Daniel 9: 3 (ESV) “Then I turned my face to the Lord God, seeking him by prayer and pleas for mercy with fasting and sackcloth and ashes.”

Main Idea

Fasting helps enable a follower of Christ to become closer and more connected with his/her Creator. Fasting also restricts the desires of the body in order to focus our energy on God.

My Story

I recently had to make a hard decision that would impact the lives of several people. God called me to fast from television, social media, and do day fasts from food.
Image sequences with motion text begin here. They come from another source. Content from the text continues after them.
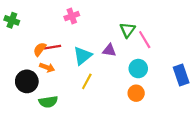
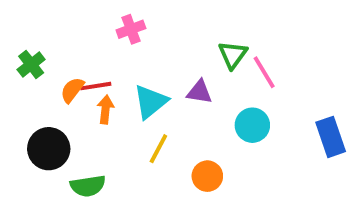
green cross: (12, 20) -> (31, 64), moved, turned 32
orange arrow: (47, 67) -> (106, 110), moved, turned -104
orange circle: (136, 93) -> (207, 176), moved

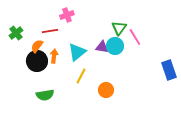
red line: (96, 86) -> (50, 31), moved
cyan circle: (252, 125) -> (115, 46), moved
black circle: (49, 149) -> (37, 61), moved

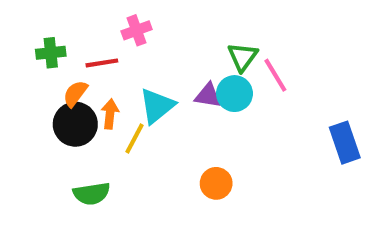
green cross: (16, 33) -> (51, 53), moved, turned 32
yellow line: (81, 76) -> (134, 138), moved

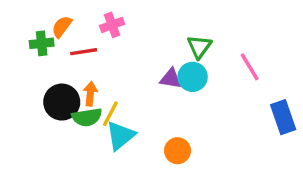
pink line: (275, 75) -> (250, 67), moved
orange semicircle: (75, 94) -> (62, 27), moved
cyan triangle: (157, 106) -> (120, 136), moved
green semicircle: (92, 194) -> (87, 117), moved

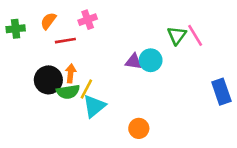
green cross: (42, 43) -> (16, 29), moved
green triangle: (199, 47) -> (177, 35), moved
pink line: (250, 67) -> (195, 35), moved
orange circle: (177, 151) -> (139, 128), moved

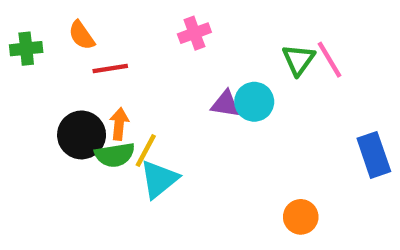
pink cross: (88, 20) -> (194, 33), moved
orange semicircle: (48, 21) -> (82, 35), turned -72
orange circle: (139, 128) -> (301, 217), moved

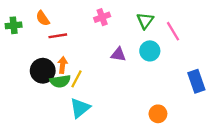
green triangle: (299, 60) -> (145, 21), moved
cyan circle: (254, 102) -> (150, 51), moved
cyan triangle: (159, 179) -> (80, 108), moved

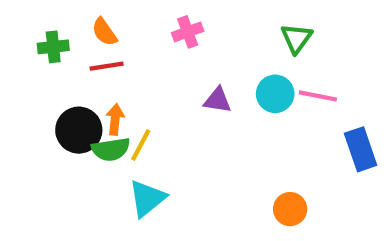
orange semicircle: (43, 18) -> (104, 32), moved
green triangle: (145, 21) -> (296, 38), moved
green cross: (14, 25) -> (53, 47), moved
pink line: (173, 31) -> (318, 96), moved, turned -48

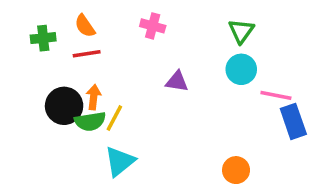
pink cross: (188, 32) -> (153, 26), turned 35
cyan circle: (275, 94) -> (241, 69), moved
pink line: (318, 96) -> (276, 95), moved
This fast aided me to pray more fervently and discover God’s will in a situation. God’s words resonated more clearly in the silence.

Discussion

Though the Bible primarily discusses fasting in terms of food, it also implies fasting in other areas of life. The point of fasting is to give up something in order to use that energy focusing on God and listening to him. Fasting is a crucial part of the process of becoming a stronger follower of Christ. When we fast, we can break through barriers and take down strong holds that have been built up as a hindrance between God and his people. We are called by God to fast, in order for God to say something to us that requires undivided attention.

Challenge

The first step in fasting is to listen to God to know when and from what to fast. When he tells you to fast, do so immediately. Remember, fasting is meant to be challenging, but at the same time peaceful and relaxing. Make sure to spend time with God using the extra opportunities created by the fast. Focus completely on God whenever you feel the deprivations of your fast and listen to His still, small voice.